- [DATA TO PROCESS]
# # #
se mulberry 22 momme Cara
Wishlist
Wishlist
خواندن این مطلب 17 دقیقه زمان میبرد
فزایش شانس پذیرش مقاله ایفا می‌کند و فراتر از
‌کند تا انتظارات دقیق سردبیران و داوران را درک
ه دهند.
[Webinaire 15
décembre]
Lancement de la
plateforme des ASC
# # #
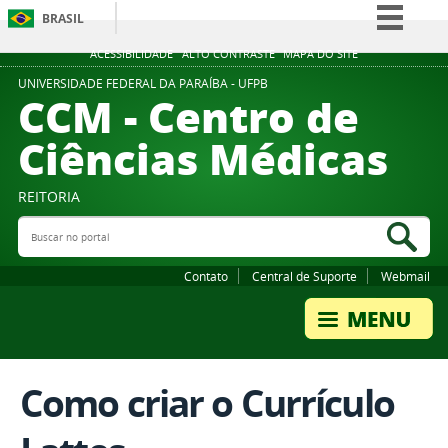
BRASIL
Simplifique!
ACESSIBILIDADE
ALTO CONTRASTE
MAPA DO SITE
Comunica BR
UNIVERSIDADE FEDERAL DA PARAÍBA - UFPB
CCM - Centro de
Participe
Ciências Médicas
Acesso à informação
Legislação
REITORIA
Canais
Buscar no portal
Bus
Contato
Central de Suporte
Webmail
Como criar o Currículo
# # #
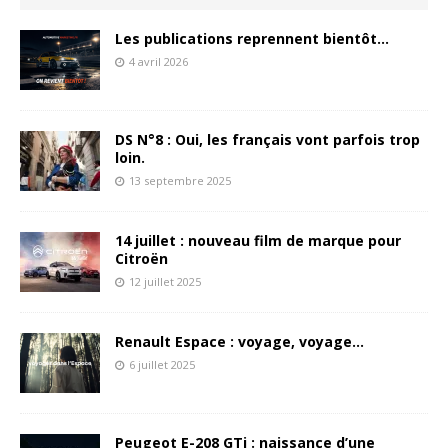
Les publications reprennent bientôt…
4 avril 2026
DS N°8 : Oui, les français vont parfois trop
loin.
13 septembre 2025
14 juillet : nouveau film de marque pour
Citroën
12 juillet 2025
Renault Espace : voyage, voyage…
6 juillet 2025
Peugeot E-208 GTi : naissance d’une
# # #
Where a line in the records above contains the word "juillet", include it in the count; state the total and nothing more.

3